S3A and Checksums (Advanced Feature)

The S3A connector can be configured to export the HTTP etag of an object as a checksum, by setting the option fs.s3a.etag.checksum.enabled to true. When unset (the defaut), S3A objects have no checksum.

$ hadoop fs -touchz s3a://hwdev-bucket/src/something.txt
$ hadoop fs -checksum s3a://hwdev-bucket/src/something.txt
s3a://hwdev-bucket/src/something.txt NONE

Once set, S3A objects have a checksum which is created on upload.

$ hadoop fs -Dfs.s3a.etag.checksum.enabled=true -checksum s3a://hwdev-bucket/src/something.txt
s3a://hwdev-bucket/src/something.txt etag 6434316438636439386630306232303465393830303939386563663834323765

This checksum is not compatible with that or HDFS, so cannot be used to compare file versions when using the -update option on DistCp between S3 and HDFS. More specifically, unless -skipcrccheck is set, the DistCP operation will fail with a checksum mismatch. However, it can be used for incremental updates within and across S3A buckets.

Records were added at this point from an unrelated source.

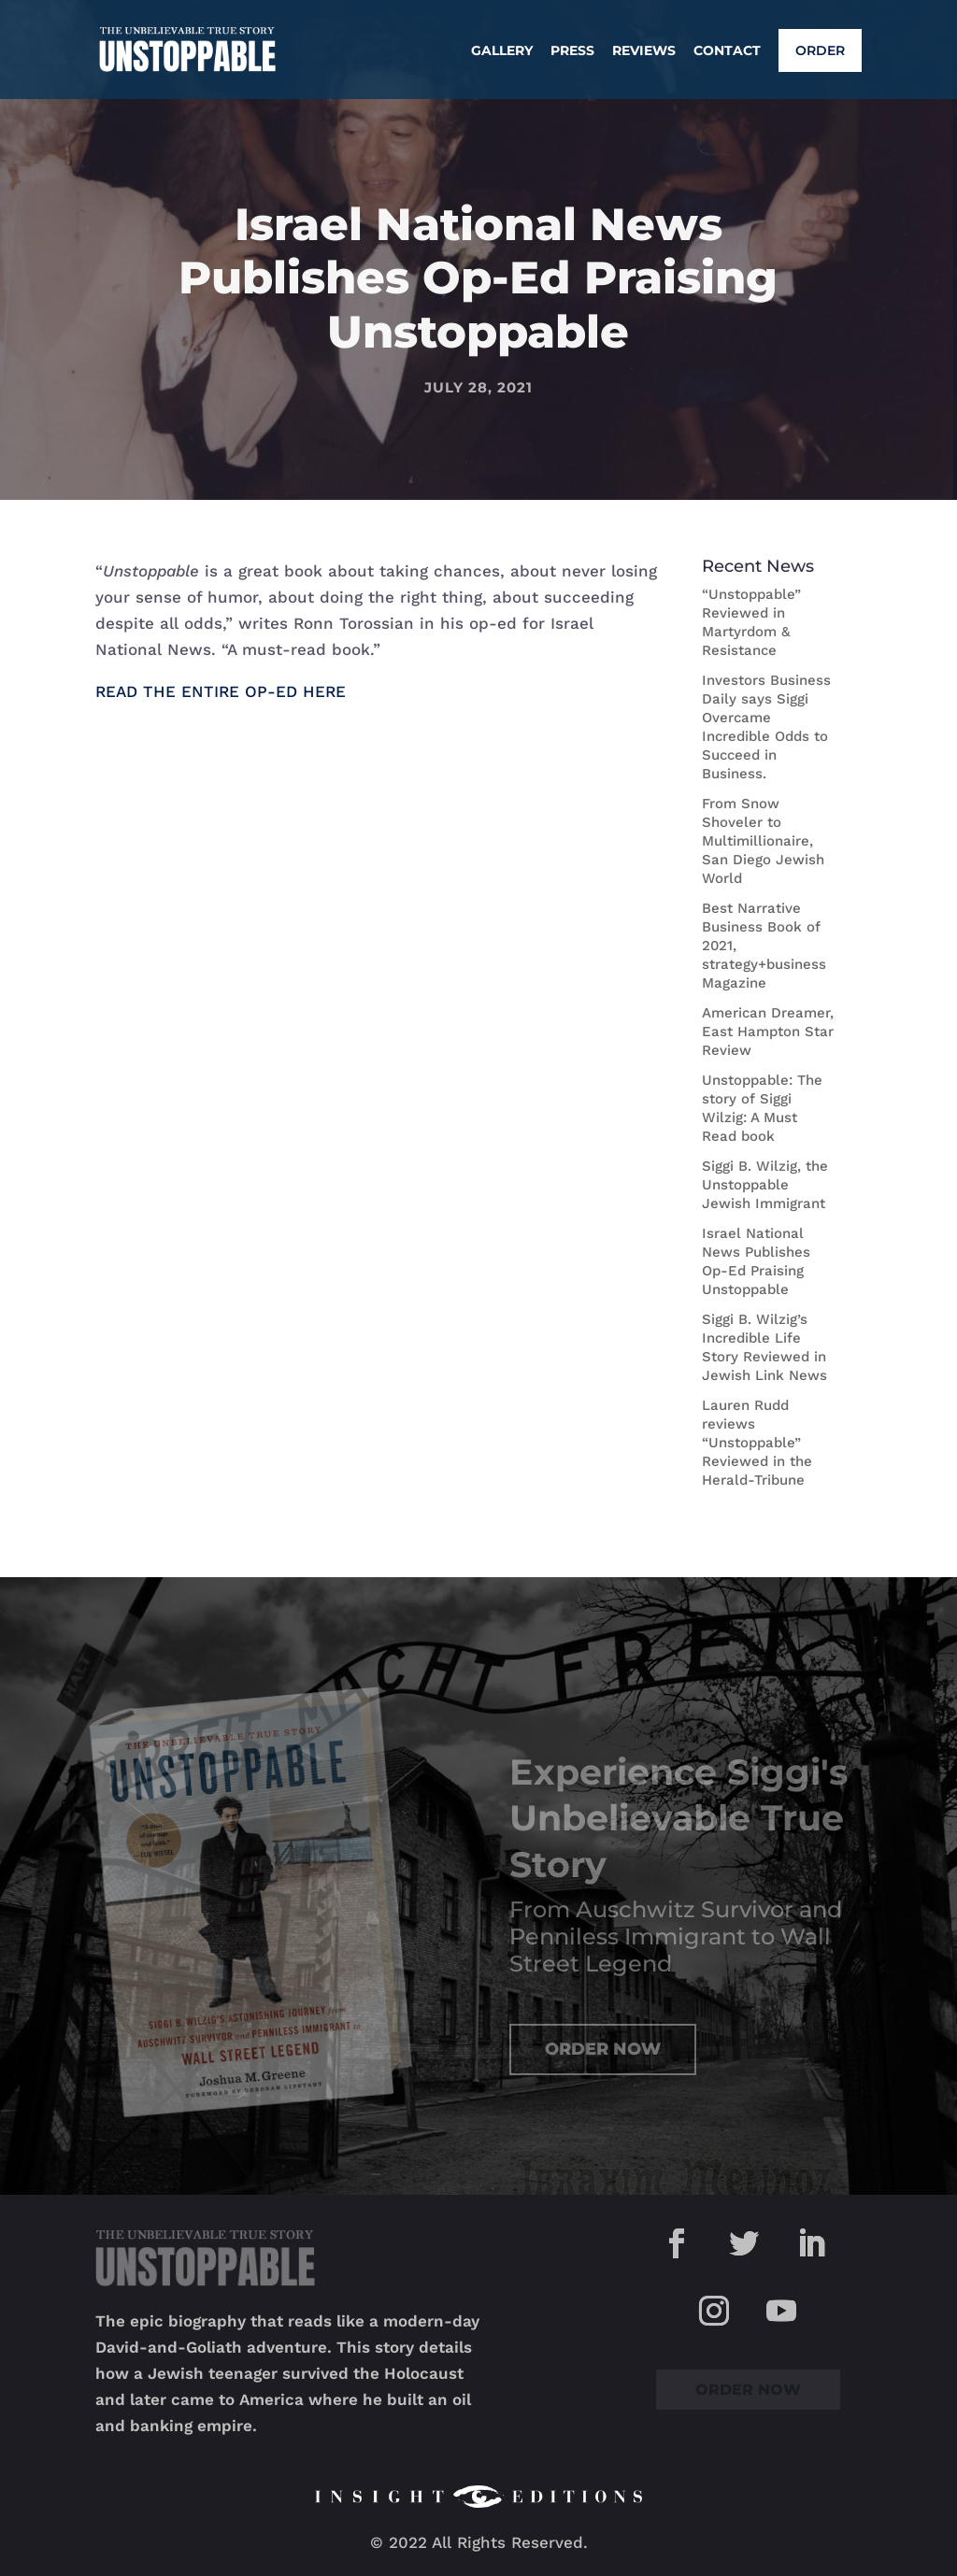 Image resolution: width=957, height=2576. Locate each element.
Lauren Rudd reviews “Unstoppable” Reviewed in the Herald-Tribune (757, 1442)
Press (572, 51)
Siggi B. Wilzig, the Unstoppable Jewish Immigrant (765, 1185)
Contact (727, 51)
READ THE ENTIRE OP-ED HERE (220, 691)
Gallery (502, 51)
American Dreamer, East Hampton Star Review (768, 1031)
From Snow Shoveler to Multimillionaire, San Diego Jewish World (763, 841)
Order (820, 50)
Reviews (644, 51)
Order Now (603, 2049) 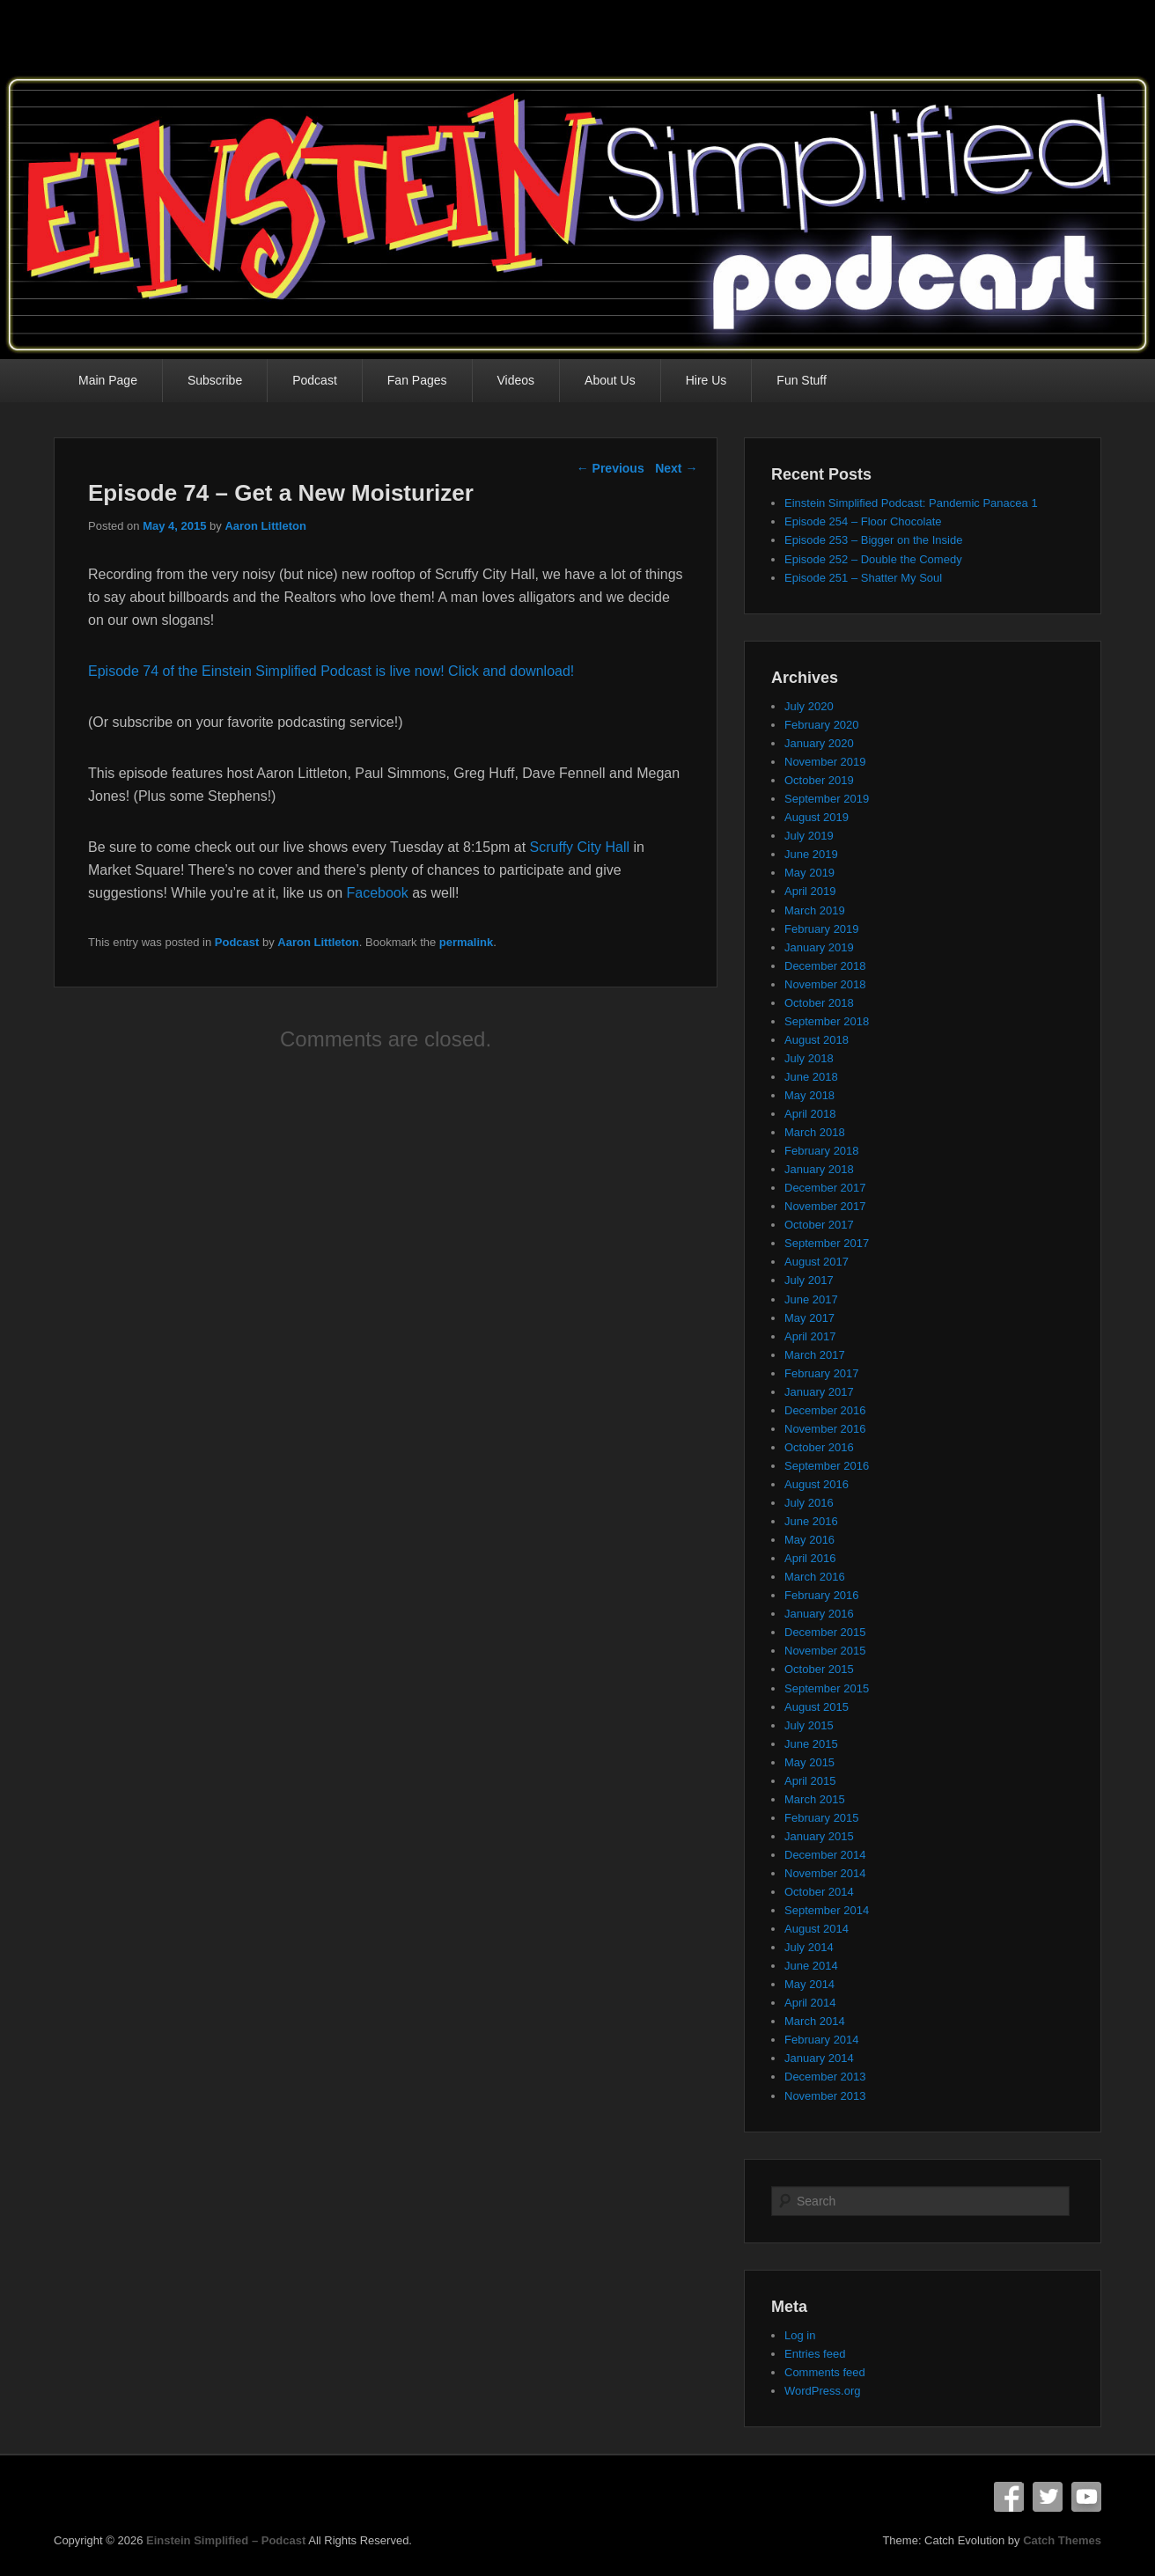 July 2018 (809, 1058)
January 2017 (819, 1391)
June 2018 (811, 1076)
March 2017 (814, 1354)
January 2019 (819, 947)
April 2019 (810, 891)
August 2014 (816, 1928)
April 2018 (810, 1113)
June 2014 (811, 1965)
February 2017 (821, 1373)
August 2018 (816, 1039)
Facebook (377, 892)
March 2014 (814, 2021)
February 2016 (821, 1595)
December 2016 (825, 1410)
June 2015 (811, 1743)
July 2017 (809, 1280)
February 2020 (821, 724)
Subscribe (215, 380)
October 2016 (819, 1447)
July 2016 (809, 1502)
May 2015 (809, 1762)
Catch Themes (1062, 2540)
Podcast (314, 380)
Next (676, 468)
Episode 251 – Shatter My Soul (863, 577)
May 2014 (809, 1984)
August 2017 (816, 1261)
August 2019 (816, 817)
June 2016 (811, 1521)
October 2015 (819, 1669)
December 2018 (825, 965)
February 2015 (821, 1817)
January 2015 (819, 1836)
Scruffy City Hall (580, 847)
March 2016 (814, 1576)
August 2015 (816, 1707)
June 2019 (811, 854)
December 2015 (825, 1632)
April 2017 (810, 1336)
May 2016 (809, 1539)
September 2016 (826, 1465)
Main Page (107, 380)
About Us (610, 380)
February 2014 (821, 2039)
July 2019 (809, 835)
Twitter (1048, 2497)
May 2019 (809, 872)
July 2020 (809, 706)
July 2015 (809, 1725)
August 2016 (816, 1484)
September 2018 (826, 1021)
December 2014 (825, 1854)
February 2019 (821, 929)
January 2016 (819, 1613)
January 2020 (819, 743)
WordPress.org (822, 2390)
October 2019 (819, 780)
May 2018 (809, 1095)
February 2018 (821, 1150)
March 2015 (814, 1799)
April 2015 (810, 1780)
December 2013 (825, 2076)
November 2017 (825, 1206)
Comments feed (824, 2372)
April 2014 (810, 2002)
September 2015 (826, 1688)
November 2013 (825, 2096)
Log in (799, 2335)
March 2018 (814, 1132)
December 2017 (825, 1187)
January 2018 (819, 1169)
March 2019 (814, 910)
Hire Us (706, 380)
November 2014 (825, 1873)
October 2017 (819, 1224)
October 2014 (819, 1891)
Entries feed (814, 2353)
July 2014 (809, 1947)
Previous (610, 468)
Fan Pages (417, 380)
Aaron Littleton (264, 525)
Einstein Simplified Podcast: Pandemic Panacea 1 (911, 503)
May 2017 (809, 1318)
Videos (516, 380)
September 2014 (826, 1910)
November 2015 (825, 1650)
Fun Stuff (801, 380)
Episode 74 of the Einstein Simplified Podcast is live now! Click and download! (331, 671)
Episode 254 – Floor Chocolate (863, 521)
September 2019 (826, 798)
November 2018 (825, 984)
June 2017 (811, 1299)
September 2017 (826, 1243)
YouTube (1086, 2497)
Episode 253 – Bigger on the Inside (873, 540)
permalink (466, 942)
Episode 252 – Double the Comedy (873, 559)
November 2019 (825, 761)
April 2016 (810, 1558)
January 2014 (819, 2058)
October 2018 (819, 1002)
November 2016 (825, 1428) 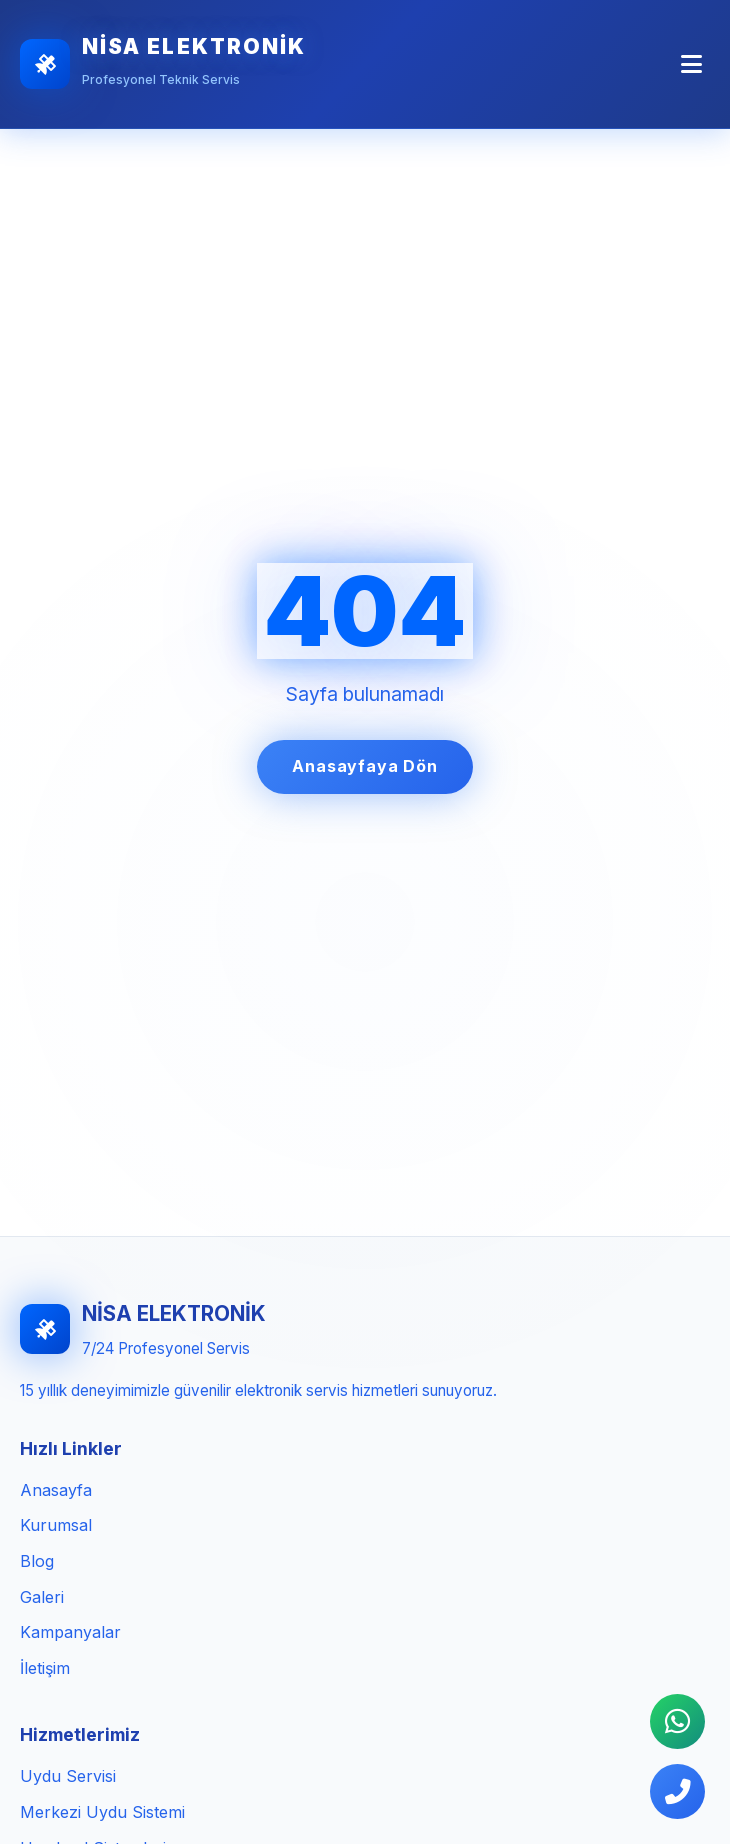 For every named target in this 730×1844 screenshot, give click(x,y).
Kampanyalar (70, 1632)
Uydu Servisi (68, 1776)
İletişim (45, 1668)
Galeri (42, 1597)
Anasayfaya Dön (364, 766)
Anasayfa (56, 1490)
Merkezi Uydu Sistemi (102, 1812)
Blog (37, 1561)
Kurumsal (56, 1525) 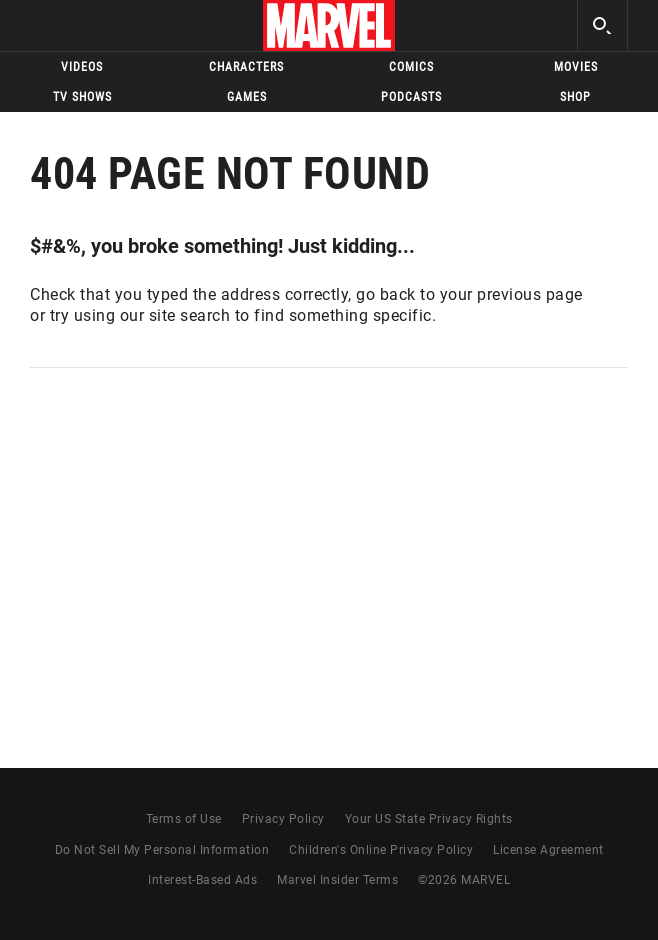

$ hadoop distcp -Dfs.s3a.etag.checksum.enabled=true --update s3a://hwdev-bucket/src s3a://hwdev-bucket/dest

$ hadoop fs -Dfs.s3a.etag.checksum.enabled=true -checksum s3a://hwdev-bucket/dest/something.txt
s3a://hwdev-bucket/src/something.txt etag 6434316438636439386630306232303465393830303939386563663834323765
      

As the checksums match small files created as a single block, incremental updates will not copy unchanged files. For large files uploaded using multiple blocks, the checksum values may differ in which case the source file will be copied again.